*** Listed entries ***

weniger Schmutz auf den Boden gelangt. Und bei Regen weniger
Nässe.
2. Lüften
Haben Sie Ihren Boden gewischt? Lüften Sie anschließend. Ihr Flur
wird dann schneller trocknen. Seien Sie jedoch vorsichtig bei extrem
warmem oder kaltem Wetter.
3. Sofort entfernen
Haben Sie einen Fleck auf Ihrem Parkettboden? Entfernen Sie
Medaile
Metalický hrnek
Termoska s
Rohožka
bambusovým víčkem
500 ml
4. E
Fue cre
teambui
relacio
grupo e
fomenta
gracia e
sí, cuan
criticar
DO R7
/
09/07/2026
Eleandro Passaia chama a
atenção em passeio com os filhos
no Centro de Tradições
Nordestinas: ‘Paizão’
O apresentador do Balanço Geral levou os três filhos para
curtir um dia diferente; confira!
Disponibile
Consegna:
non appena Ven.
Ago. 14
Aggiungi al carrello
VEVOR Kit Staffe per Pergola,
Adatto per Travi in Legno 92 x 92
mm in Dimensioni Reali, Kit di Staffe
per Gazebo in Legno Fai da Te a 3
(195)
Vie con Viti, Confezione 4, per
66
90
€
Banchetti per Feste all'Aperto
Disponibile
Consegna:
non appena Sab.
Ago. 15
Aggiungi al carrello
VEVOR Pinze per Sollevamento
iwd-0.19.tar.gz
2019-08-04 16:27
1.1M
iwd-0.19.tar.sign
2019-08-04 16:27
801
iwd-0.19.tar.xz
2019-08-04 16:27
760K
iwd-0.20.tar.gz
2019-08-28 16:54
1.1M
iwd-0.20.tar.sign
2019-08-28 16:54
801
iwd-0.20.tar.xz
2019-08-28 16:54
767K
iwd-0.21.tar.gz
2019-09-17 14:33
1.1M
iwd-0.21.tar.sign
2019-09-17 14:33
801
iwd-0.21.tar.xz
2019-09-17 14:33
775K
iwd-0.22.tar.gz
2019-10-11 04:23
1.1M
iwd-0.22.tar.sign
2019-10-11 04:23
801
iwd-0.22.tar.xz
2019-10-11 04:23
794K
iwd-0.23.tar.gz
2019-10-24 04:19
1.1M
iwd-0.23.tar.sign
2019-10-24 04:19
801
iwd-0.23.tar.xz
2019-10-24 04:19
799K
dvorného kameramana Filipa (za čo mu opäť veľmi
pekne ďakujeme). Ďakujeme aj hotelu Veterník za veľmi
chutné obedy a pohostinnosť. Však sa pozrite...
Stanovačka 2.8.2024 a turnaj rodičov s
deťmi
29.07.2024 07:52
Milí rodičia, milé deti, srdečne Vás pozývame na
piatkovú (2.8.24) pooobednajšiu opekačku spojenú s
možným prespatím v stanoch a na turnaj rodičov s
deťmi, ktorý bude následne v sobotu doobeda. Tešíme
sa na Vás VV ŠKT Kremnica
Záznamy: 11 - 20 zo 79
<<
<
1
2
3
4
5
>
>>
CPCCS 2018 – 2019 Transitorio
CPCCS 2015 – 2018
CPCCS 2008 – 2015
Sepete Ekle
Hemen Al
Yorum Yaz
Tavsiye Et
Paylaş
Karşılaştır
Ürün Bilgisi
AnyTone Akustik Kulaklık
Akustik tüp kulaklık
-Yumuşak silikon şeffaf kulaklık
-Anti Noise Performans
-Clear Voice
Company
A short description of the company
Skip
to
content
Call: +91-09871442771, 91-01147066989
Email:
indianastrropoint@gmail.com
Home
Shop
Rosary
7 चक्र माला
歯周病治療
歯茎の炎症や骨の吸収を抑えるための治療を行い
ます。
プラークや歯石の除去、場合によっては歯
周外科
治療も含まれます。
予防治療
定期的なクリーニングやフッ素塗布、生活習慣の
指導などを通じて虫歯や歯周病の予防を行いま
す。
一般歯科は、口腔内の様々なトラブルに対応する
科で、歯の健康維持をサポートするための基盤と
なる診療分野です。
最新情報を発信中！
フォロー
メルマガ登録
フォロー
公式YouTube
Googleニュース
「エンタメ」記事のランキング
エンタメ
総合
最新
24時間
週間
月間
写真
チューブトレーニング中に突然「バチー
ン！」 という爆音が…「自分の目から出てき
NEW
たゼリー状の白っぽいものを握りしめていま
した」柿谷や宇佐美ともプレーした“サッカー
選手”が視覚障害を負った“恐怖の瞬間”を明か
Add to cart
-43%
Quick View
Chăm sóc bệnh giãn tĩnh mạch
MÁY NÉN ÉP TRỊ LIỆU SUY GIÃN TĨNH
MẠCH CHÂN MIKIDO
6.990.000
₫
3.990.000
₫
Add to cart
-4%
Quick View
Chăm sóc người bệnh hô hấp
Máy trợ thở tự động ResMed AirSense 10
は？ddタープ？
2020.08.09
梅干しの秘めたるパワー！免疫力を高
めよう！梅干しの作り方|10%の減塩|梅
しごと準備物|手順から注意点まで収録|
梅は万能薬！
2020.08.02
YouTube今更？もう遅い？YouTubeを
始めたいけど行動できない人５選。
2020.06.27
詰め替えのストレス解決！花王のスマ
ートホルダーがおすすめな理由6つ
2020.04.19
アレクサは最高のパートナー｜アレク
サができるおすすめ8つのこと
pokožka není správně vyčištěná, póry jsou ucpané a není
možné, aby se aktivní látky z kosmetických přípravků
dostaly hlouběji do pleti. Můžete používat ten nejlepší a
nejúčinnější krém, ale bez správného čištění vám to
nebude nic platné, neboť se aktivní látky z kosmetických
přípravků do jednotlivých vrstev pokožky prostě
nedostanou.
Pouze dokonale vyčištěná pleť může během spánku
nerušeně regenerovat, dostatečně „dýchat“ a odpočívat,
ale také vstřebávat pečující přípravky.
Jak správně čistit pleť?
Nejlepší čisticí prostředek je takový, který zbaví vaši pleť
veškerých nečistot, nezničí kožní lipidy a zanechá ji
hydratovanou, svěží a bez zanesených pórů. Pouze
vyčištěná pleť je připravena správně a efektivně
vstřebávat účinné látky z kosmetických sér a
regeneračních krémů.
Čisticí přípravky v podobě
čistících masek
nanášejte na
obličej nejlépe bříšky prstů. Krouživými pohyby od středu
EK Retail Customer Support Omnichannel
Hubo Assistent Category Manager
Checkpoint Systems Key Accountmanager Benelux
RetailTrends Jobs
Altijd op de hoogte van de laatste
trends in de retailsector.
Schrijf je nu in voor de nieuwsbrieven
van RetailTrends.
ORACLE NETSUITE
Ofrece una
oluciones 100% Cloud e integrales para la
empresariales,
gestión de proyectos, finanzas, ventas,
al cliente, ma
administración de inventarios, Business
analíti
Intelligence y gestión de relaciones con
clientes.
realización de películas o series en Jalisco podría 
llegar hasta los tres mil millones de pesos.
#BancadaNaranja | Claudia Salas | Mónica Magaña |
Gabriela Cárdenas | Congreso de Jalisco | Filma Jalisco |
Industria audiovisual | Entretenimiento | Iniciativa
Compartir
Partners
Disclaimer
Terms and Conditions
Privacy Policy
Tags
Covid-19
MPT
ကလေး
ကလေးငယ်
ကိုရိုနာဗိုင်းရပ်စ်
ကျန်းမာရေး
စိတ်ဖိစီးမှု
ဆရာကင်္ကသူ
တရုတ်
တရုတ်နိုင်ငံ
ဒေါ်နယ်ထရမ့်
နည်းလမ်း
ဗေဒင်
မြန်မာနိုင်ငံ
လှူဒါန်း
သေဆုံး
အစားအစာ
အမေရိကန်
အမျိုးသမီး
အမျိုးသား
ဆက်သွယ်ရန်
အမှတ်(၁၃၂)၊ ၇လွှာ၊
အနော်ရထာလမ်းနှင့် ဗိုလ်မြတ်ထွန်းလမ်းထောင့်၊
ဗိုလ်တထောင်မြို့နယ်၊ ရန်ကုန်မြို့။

*** End of Listed entries ***

Exercise objective – Search the data for the word "bệnh" and copy each line where it appears.

Written response –
Chăm sóc bệnh giãn tĩnh mạch
Chăm sóc người bệnh hô hấp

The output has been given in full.